SEML31

Assignment 3: Image Data

Group TN01 - Team SEML31

Colab Notebook:

Cover

Overview

Dataset: Cards Image Dataset
- Image classification dataset.
- Contains 8154 images of playing cards.
Given an image of a playing card, we need to classify it into one of the 53 distinct classes (52 standard playing card classes and the Joker).
Multi-class classification model:
- Input: An RGB image of a playing card.
- Output: The class label (e.g., ‘ace of spades’, ‘queen of hearts’, ‘joker’).

Exploratory Data Analysis (EDA)

The dataset is divided into Train, Validation, and Test sets.
All images have a consistent shape of (224, 224) with 3 color channels (RGB).
There are 53 classes in total, covering all standard playing cards and the joker.
Some sample data from the trainning set:
Label distribution across the training, validation, and test sets
Color distribution (RGB) across the dataset

Choosing Pretrained Models

We use ResNet (ResNet18, ResNet34, ResNet50) and EfficientNet (EfficientNet-B0, EfficientNet-B3) as backbone networks to extract features and perform model training.

ResNet18 architecture

ResNet18

EfficientNet-B0 architecture

EfficientNet

Training result

We experimented with several pretrained model as the backbone for feature extraction, combined with different classifiers.

Backbone Models:

ResNet: resnet18, resnet34, resnet50
EfficientNet: efficientnet_b0, efficientnet_b3

Classifiers & Configurations:

Head-classifier Fine-tuning (Frozen Backbone): We fine-tuned only the MLP classifier while keeping the backbone frozen.
End-to-End Fine-tuning: We fine-tuned the entire network with an MLP classifier attached.

Results:

The table below summarizes the performance (accuracy, precision, recall, and f1-score) of the various configurations (click here for more details)

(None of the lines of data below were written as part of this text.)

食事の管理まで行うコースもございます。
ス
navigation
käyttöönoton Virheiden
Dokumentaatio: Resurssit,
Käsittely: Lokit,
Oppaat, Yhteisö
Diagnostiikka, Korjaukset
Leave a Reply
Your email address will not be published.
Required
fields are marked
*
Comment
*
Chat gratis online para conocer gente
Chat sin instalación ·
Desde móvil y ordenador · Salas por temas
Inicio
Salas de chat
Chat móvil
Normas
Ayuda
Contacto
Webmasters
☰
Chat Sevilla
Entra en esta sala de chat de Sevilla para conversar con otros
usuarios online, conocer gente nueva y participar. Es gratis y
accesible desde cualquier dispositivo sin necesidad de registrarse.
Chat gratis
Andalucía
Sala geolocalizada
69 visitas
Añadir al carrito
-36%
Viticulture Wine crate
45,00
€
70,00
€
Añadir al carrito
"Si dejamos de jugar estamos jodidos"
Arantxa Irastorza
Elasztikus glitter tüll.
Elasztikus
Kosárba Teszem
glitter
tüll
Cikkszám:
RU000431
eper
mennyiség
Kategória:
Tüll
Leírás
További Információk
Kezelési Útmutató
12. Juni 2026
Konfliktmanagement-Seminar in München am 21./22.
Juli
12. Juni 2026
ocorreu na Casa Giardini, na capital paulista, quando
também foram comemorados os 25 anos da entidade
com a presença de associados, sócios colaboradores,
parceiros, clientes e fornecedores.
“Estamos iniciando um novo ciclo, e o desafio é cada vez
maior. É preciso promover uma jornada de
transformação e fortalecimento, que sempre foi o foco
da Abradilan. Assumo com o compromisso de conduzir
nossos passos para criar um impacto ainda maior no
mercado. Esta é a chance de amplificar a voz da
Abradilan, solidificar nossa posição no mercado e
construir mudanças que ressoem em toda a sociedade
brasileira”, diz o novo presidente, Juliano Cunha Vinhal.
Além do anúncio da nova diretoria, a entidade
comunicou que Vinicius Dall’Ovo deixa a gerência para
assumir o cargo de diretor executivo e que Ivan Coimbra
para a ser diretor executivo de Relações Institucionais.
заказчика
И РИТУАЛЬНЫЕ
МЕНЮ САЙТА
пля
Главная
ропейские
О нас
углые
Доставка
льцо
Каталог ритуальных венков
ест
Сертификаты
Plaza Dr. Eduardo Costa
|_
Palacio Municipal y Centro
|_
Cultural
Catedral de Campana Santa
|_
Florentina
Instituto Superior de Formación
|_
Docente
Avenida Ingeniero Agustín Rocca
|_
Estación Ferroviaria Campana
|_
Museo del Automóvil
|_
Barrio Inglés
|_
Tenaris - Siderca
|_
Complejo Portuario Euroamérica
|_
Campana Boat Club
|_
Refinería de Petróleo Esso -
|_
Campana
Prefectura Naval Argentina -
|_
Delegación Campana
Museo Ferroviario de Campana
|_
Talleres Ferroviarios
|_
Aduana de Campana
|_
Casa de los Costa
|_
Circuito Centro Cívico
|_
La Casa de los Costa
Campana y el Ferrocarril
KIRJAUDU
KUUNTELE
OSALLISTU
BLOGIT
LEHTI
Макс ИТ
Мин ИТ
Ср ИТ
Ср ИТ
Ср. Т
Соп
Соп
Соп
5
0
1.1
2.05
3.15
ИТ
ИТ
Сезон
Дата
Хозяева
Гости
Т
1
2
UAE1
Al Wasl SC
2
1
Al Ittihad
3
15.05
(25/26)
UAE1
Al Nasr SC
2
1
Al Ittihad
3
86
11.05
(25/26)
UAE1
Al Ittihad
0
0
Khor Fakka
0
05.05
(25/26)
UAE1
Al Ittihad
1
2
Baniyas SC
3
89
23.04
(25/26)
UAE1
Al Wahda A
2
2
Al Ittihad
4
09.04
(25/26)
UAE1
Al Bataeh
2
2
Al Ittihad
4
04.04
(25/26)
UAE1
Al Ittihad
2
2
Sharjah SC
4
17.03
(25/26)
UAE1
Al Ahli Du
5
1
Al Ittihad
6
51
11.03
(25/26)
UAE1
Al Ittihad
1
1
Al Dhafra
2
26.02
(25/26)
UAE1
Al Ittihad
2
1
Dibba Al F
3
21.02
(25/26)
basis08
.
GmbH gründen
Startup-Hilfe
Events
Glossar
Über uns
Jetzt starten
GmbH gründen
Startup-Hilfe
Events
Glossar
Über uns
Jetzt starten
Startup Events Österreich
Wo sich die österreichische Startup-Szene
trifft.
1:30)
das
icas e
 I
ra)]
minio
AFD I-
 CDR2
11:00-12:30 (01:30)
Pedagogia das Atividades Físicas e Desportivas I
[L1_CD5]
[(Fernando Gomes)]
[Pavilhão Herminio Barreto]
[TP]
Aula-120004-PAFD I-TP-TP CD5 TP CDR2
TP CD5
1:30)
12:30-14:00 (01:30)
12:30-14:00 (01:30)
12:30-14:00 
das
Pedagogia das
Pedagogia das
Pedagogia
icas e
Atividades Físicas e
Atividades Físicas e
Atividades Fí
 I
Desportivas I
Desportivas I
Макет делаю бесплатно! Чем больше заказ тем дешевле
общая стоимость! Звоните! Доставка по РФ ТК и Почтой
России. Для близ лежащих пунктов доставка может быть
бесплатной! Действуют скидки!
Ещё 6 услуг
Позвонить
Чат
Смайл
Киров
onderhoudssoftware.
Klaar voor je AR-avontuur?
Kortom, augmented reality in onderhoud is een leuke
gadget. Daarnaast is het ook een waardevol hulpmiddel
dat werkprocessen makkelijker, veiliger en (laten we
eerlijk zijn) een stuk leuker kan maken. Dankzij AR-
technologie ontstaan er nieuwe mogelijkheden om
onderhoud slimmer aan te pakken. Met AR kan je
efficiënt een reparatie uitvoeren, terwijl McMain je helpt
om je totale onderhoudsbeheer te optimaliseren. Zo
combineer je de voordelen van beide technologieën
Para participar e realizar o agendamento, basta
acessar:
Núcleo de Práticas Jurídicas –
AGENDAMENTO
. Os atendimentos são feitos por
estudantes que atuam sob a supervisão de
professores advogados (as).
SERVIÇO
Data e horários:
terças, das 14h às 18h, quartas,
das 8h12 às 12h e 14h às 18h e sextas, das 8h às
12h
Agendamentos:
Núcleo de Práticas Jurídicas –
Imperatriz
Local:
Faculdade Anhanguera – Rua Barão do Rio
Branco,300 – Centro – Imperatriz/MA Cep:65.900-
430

Base Model	Classifier	Config	Accuracy	Precision	Recall	F1-Score
resnet18	MLP	end_to_end	0.9698	0.9766	0.9698	0.9696
resnet34	MLP	end_to_end	0.9585	0.9666	0.9585	0.9582
resnet50	MLP	end_to_end	0.9585	0.9689	0.9585	0.9589
efficientnet_b0	MLP	end_to_end	0.8981	0.9143	0.8981	0.8953
efficientnet_b3	MLP	end_to_end	0.9321	0.9439	0.9321	0.9296
resnet18	MLP	head_classifier	0.5396	0.5790	0.5396	0.5193
resnet34	MLP	head_classifier	0.4604	0.5289	0.4604	0.4325
resnet50	MLP	head_classifier	0.5585	0.5921	0.5585	0.5332
efficientnet_b0	MLP	head_classifier	0.5472	0.6181	0.5472	0.5319
efficientnet_b3	MLP	head_classifier	0.5509	0.5974	0.5509	0.5339

The ResNet18 model trained end-to-end with an MLP classifier achieved the highest performance with an F1-score of 0.9696.

Sample Visual Evaluations on the Test Dataset

We run our best model (ResNet18) on random samples from the test dataset and visualize the results.

Training Result Table

Summary

This project applies pretrained CNN models to classify 53 types of playing cards, achieving strong performance with ResNet18 fine-tuned end-to-end, reaching an F1-score of 0.9696. While the results are highly accurate, the model still shows limitations in generalizing to visually similar card classes. Future work will focus on data augmentation, handling class confusion, and exploring lightweight models for faster real-world deployment.